PLC - Companies - UK residence and permanent establishments Flashcards
What are the two tests for determining whether a company is UK tax resident?
The “incorporation test” and the “central management and control test”.
What is the incorporation test for the purposes of determining whether a company is UK tax resident?
Under section 14 CTA 2009, a company that is incorporated in the UK is resident in the UK for UK tax purposes, subject to the operation of any applicable double tax treaty.
Is the question of whether a company is centrally managed or controlled in the UK a question of fact or a question of law?
A question of fact (Bullock v Unit Construction Company [1959]).
Which HMRC statement of practice provides guidance on whether a company is centrally managed and controlled in the UK”?
SP 1/90.
Does the central management and control test for the purposes of determining a company’s residence look at day-to-day management or the highest level of control?
The highest level of control - ie board control and not shareholder control (see American Thread Company v Joyce [1912]).
Does the central management and control test for the purposes of determining a company’s residence look at the whole course of the company’s business or specific instances of management?
The whole course of the company’s business (see Laerstate BV v HMRC [2009]).

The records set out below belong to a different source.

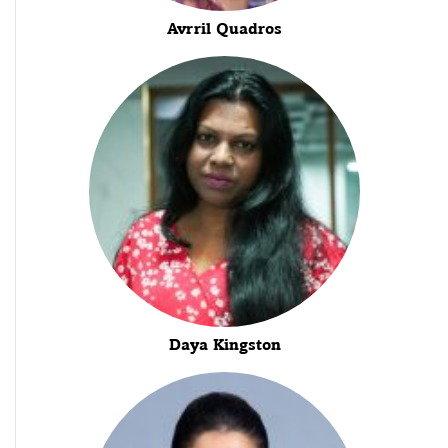
Avrril Quadros
Daya Kingston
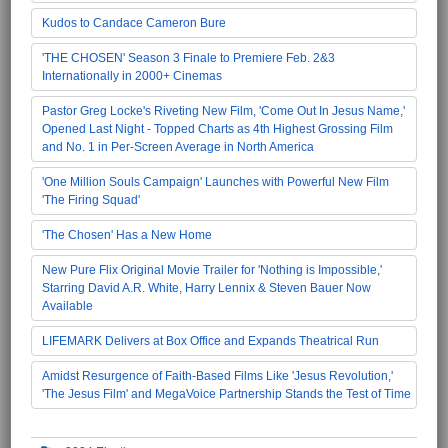
Kudos to Candace Cameron Bure
'THE CHOSEN' Season 3 Finale to Premiere Feb. 2&3
Internationally in 2000+ Cinemas
Pastor Greg Locke's Riveting New Film, 'Come Out In Jesus Name,'
Opened Last Night - Topped Charts as 4th Highest Grossing Film
and No. 1 in Per-Screen Average in North America
'One Million Souls Campaign' Launches with Powerful New Film
'The Firing Squad'
'The Chosen' Has a New Home
New Pure Flix Original Movie Trailer for 'Nothing is Impossible,'
Starring David A.R. White, Harry Lennix & Steven Bauer Now
Available
LIFEMARK Delivers at Box Office and Expands Theatrical Run
Amidst Resurgence of Faith-Based Films Like 'Jesus Revolution,'
'The Jesus Film' and MegaVoice Partnership Stands the Test of Time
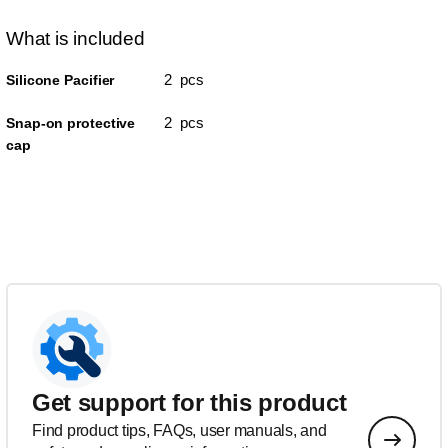
What is included
2 pcs
Silicone Pacifier
2 pcs
Snap-on protective
cap
Get support for this product
Find product tips, FAQs, user manuals, and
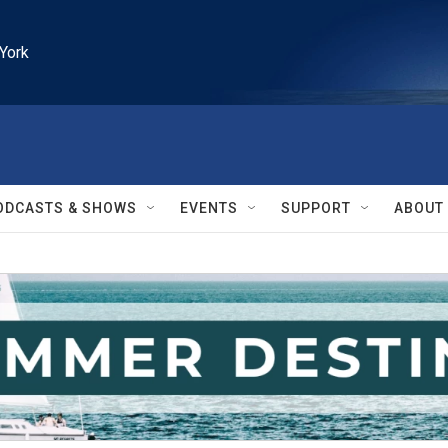
York
ODCASTS & SHOWS
EVENTS
SUPPORT
ABOUT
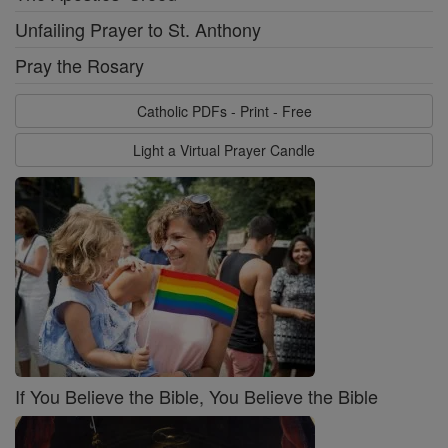
Unfailing Prayer to St. Anthony
Pray the Rosary
Catholic PDFs - Print - Free
Light a Virtual Prayer Candle
If You Believe the Bible, You Believe the Bible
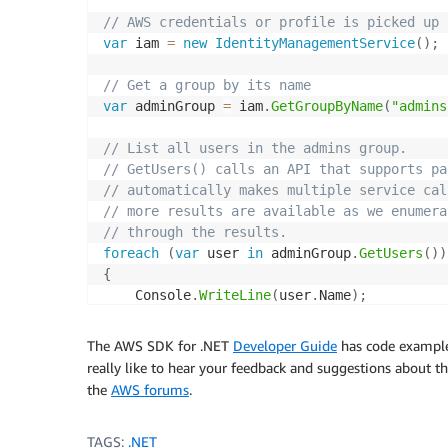
// AWS credentials or profile is picked up 
var
 iam 
=
new
IdentityManagementService
(
)
;
// Get a group by its name
var
 adminGroup 
=
 iam
.
GetGroupByName
(
"admins
// List all users in the admins group.     
// GetUsers() calls an API that supports pa
// automatically makes multiple service cal
// more results are available as we enumera
// through the results.
foreach
(
var
 user 
in
 adminGroup
.
GetUsers
(
)
)
{
    Console
.
WriteLine
(
user
.
Name
)
;
}
The AWS SDK for .NET
Developer Guide
has code example
// Create a new user and add the user to th
really like to hear your feedback and suggestions about 
var
 userA
=
 iam
.
CreateUser
(
"Alice"
)
;
the
AWS forums
.
adminGroup
.
AddUser
(
userA
.
Name
)
;
TAGS:
.NET
// Create a new access key for a user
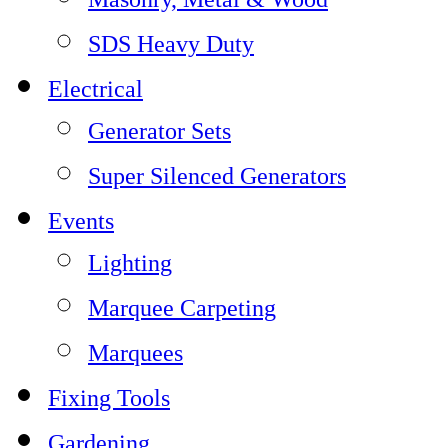
SDS Heavy Duty
Electrical
Generator Sets
Super Silenced Generators
Events
Lighting
Marquee Carpeting
Marquees
Fixing Tools
Gardening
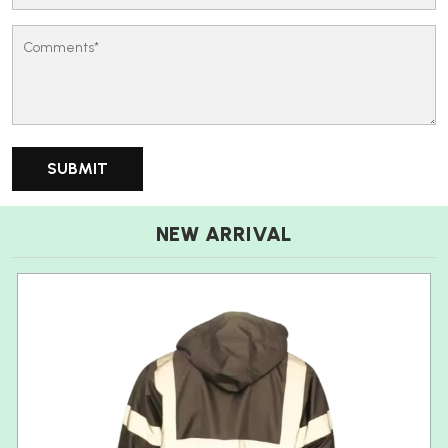
NEW ARRIVAL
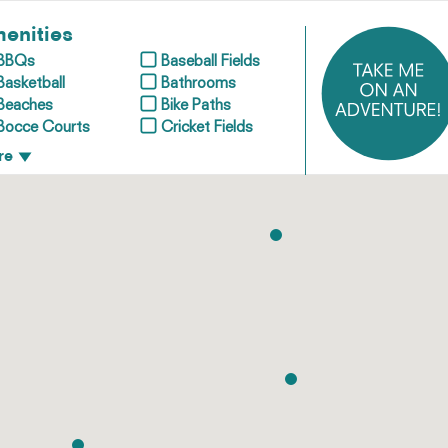
enities
BBQs
Baseball Fields
Basketball
Bathrooms
Beaches
Bike Paths
Bocce Courts
Cricket Fields
re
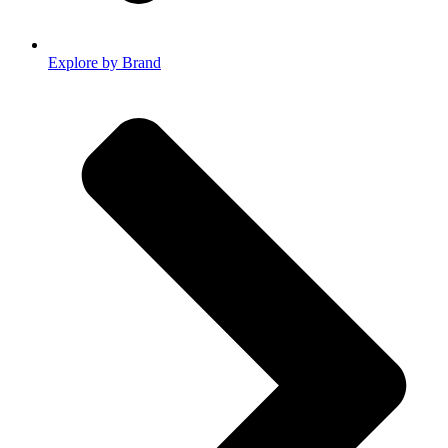
Explore by Brand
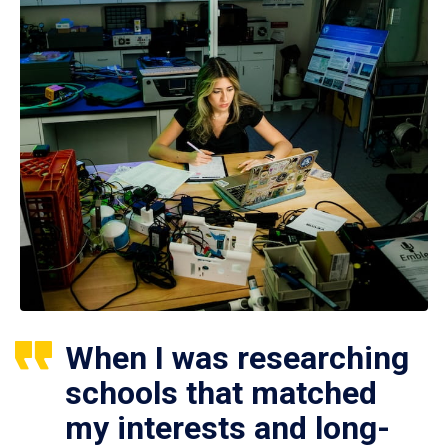
When I was researching
schools that matched
my interests and long-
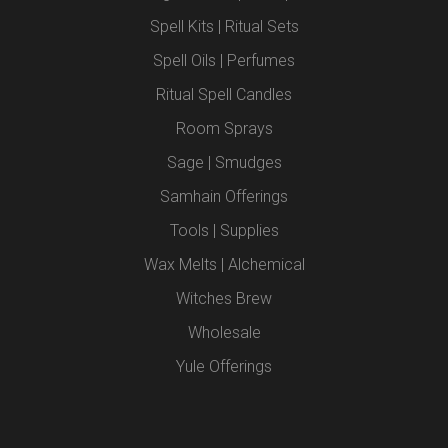
Spell Kits | Ritual Sets
Spell Oils | Perfumes
Ritual Spell Candles
Room Sprays
Sage | Smudges
Samhain Offerings
Tools | Supplies
Wax Melts | Alchemical
Witches Brew
Wholesale
Yule Offerings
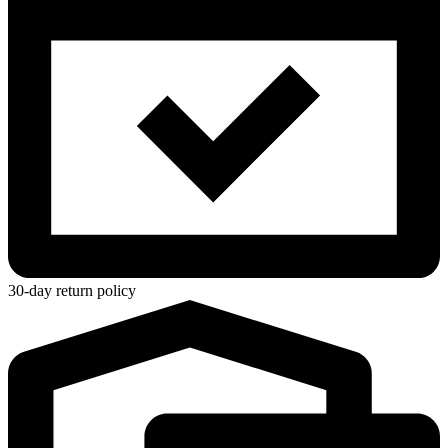
30-day return policy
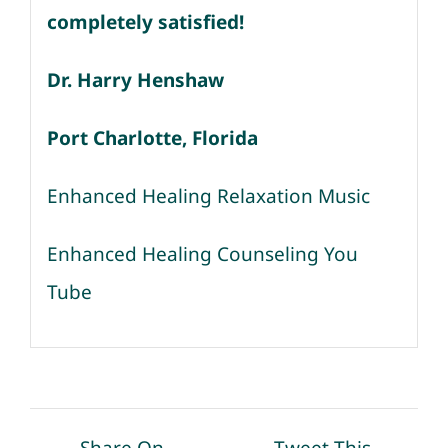
completely satisfied!
Dr. Harry Henshaw
Port Charlotte, Florida
Enhanced Healing Relaxation Music
Enhanced Healing Counseling You
Tube
Share On
Tweet This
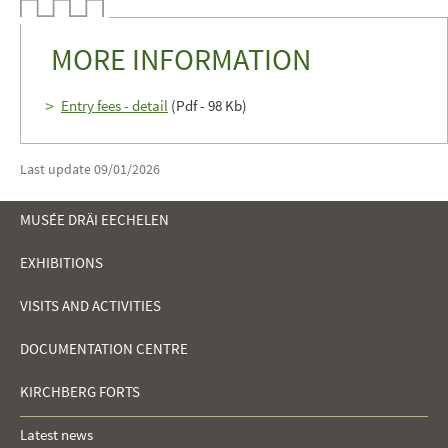
MORE INFORMATION
Entry fees - detail
(Pdf - 98 Kb)
Last update
09/01/2026
MUSÉE DRÄI EECHELEN
EXHIBITIONS
NAVIGATION
VISITS AND ACTIVITIES
MENU
DOCUMENTATION CENTRE
KIRCHBERG FORTS
Latest news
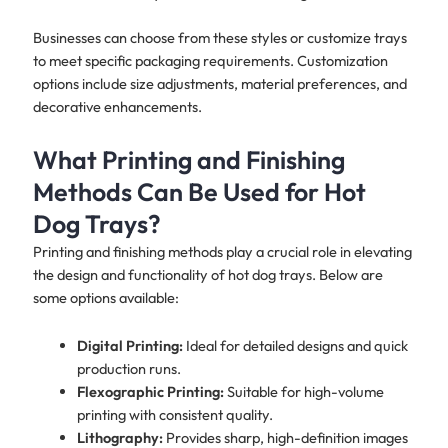
Businesses can choose from these styles or customize trays
to meet specific packaging requirements. Customization
options include size adjustments, material preferences, and
decorative enhancements.
What Printing and Finishing
Methods Can Be Used for Hot
Dog Trays?
Printing and finishing methods play a crucial role in elevating
the design and functionality of hot dog trays. Below are
some options available:
Digital Printing:
Ideal for detailed designs and quick
production runs.
Flexographic Printing:
Suitable for high-volume
printing with consistent quality.
Lithography:
Provides sharp, high-definition images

For the purposes of determining a company’s residence under the central management and control test, is it necessarily where the board of directors meet?
Not necessarily. In News Datacom v Atkinson [2006], the SpC held that meetings in the UK in that case were purely housekeeping in nature and not where central management and control took place.
What 3 situations did the CA in Wood v Holden allude to in the context of central management and control of a company?
Situations where (1) CMAC is retained by the company and a third party merely influences the decisions of the directors, (2) CMAC has not been usurped but a third party dictates the decisions of the directors and (3) situations where CMAC has been usurped by a third party.
Can central management and control of a company be exercised by professional directors such as banks and trust companies at the place where they make their decisions?
Yes (see Wood v Holden where CMAC was exercised by ABN Amro on the facts).
In what circumstances may a parent exercise central management and control of a subsidiary?
Where the board of directors of the subsidiary merely rubber stamps decisions taken by the parent without considering the matter independently.
Does an element of tax avoidance make any difference to the central management and control test?
No (see Wood v Holden).
Is the “place of effective management” under a treaty tie-breaker the same as central management and control for the purposes of the UK corporate residence test?
No. SP1/90 states that EM may be found in a different place to CMAC where a company is run by executive directors in one country (location of EM) who are subject to the final directing power of a controlling board that meets in another country (location of CMAC).
When is a company ‘dual-resident’?
If it is resident in the UK and another territory (under the domestic law of that territory) and there is no tie-breaker in the relevant double tax treaty or where such a clause does not resolve the issues).
Is a non-resident company subject to UK corporation tax if it is trading with the UK as opposed to in the UK?
No.
How do HMRC determine whether a company is trading in or with the UK?
They look at where the operations take place from which, in substance, the profits of the company arise (Greenwood v Smidth [1922]; Firestone v Llewellin [1957])).